Tuesday 4 October 2011

The role of company director carries with it very serious responsibilities, in the form of the duties which a director owes to the company and its members as a whole. The scope and nature of these duties have historically been defined by decisions of the courts. Now, the Companies Act 2006 has brought together these historical legal principles and with a view to making law more accessible, the Act sets out at sections 171 to 177 the general duties a company director must observe.

If you are a director of a private or public company, or a shadow director, it is important to be aware of the general directors' duties because there are consequences of acting in breach of them, including a civil claim for damages or disqualification from the office of director.

The general directors' duties set out in the Companies Act 2006 are as follows:

· A director has a duty to act within his or her powers:

A company's constitution sets out rules about a director's powers and how they are to be exercised; directors should familiarise themselves with the constitution and observe its rules.

· A director has a duty to promote the success of the company:

Directors are duty bound to act and take decisions having regard to the company's best interests, for the benefit of the members as a whole.

The general duty to promote the success of the company must be exercised bearing in mind a number of factors, including the interests of the company's employees and the impact of the company's operations on the community and the environment.

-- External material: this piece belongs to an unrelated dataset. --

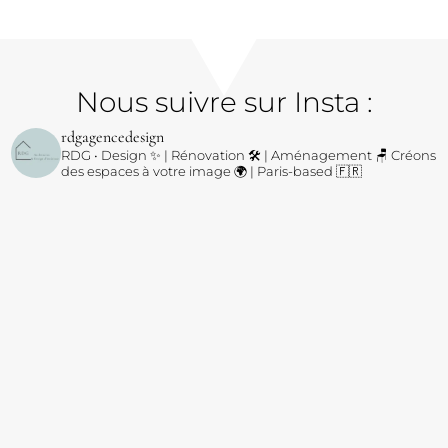
Nous suivre sur Insta :
rdgagencedesign
RDG • Design ✨ | Rénovation 🛠️ | Aménagement 🪑
Créons
des espaces à votre image 🌍 | Paris-based 🇫🇷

· A director has a duty to exercise independent judgment:

Directors should exercise independent judgment and should not blindly follow the views or directions of others without considering what is in the best interests of the company.

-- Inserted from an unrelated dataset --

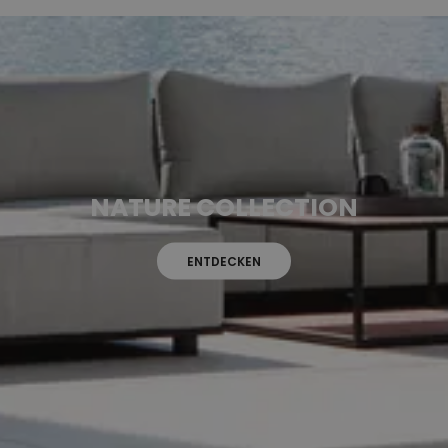
NATURE COLLECTION
ENTDECKEN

· A director has a duty to exercise reasonable skill, care and diligence:

The level of skill, care and diligence required will depend upon the qualifications and experience of the particular director, however even directors lacking high levels of qualification and experience are expected to exercise the skills of a reasonably competent person occupying their position.

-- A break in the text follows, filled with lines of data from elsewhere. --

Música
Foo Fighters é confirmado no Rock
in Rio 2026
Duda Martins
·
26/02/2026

· A director has a duty to avoid conflicts of interest:

Unless specifically authorised by the board, directors must remove themselves from situations where they have a conflict of interest or may have a conflict of interest. In other words a director must not put his or her own personal interests ahead of the interests of the company by, for example, personally exploiting information or an opportunity gained through their position as director.

· A director has a duty not to accept benefits from third parties:

Directors must not accept benefits, such as personal gifts or payments offered to them because of their position of director. Extremely minor benefits may be permissible, but directors should ensure that they do not accept benefits not allowed under the company's constitution.

· A director has a duty to declare any personal interest in a proposed transaction or arrangement with the company:

Any direct or indirect personal interest a director may have in a proposed transaction involving the company must be declared to the other directors and the manner in which the declaration must be given is set out in sections 182 to 187 of the Companies Act 2006.